Urokinase-type plasminogen activator-mediated crosstalk between N-cadherin and β-catenin promotes wound healing

Urokinase-type plasminogen activator (uPA; encoded by Plau) is a serine proteinase that, in the central nervous system, induces astrocytic activation. beta-Catenin is a protein that links the cytoplasmic tail of cadherins to the actin cytoskeleton, thus securing the formation of cadherin-mediated cell adhesion complexes. Disruption of cell-cell contacts leads to the detachment of beta-catenin from cadherins, and beta-catenin is then degraded by the proteasome following its phosphorylation by GSK3 beta. Here, we show that astrocytes release uPA following a scratch injury, and that this uPA promotes wound healing via a plasminogen-independent mechanism.
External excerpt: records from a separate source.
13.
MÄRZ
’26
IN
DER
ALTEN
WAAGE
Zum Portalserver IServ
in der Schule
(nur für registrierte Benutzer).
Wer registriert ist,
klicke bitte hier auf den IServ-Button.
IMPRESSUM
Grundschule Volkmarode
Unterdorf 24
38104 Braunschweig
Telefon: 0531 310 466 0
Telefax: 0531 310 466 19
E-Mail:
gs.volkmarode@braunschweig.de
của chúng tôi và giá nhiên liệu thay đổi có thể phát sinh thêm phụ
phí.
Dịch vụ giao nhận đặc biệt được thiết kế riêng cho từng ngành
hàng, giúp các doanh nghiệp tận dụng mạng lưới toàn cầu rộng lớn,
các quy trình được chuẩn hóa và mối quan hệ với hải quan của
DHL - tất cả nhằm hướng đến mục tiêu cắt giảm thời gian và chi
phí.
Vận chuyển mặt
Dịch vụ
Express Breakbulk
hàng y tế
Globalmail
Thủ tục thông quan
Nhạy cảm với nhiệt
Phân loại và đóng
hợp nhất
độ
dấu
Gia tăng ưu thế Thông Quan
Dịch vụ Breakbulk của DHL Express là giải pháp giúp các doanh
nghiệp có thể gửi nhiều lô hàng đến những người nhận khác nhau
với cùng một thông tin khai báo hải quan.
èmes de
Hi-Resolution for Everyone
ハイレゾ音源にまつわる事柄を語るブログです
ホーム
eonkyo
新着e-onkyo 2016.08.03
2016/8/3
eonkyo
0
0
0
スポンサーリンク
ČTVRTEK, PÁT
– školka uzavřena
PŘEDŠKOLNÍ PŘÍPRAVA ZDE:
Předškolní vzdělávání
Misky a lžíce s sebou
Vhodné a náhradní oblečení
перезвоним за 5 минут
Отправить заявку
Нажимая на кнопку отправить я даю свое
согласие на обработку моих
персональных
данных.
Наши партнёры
We found that uPA induces the detachment of beta-catenin from the cytoplasmic tail of N-cadherin (NCAD; also known as CDH2) by triggering its phosphorylation at Tyr654. Surprisingly, this is not followed by degradation of beta-catenin because uPA also induces the phosphorylation of the low density lipoprotein receptor-related protein 6 (LRP6) at Ser1490, which then blocks the kinase activity of GSK3 beta. Our work indicates that the ensuing cytoplasmic accumulation of beta-catenin is followed by its nuclear translocation and beta-catenin-triggered transcription of the receptor for uPA (Plaur), which in turn is required for uPA to induce astrocytic wound healing.

Automated summary

The study shows that urokinase-type plasminogen activator (uPA) released by astrocytes following injury promotes wound healing independent of plasminogen. uPA induces detachment of beta-catenin from N-cadherin through phosphorylation, but prevents its degradation by blocking GSK3 beta activity via phosphorylation of LRP6. This leads to nuclear translocation of beta-catenin and transcription of the receptor for uPA, necessary for uPA-induced astrocytic wound healing.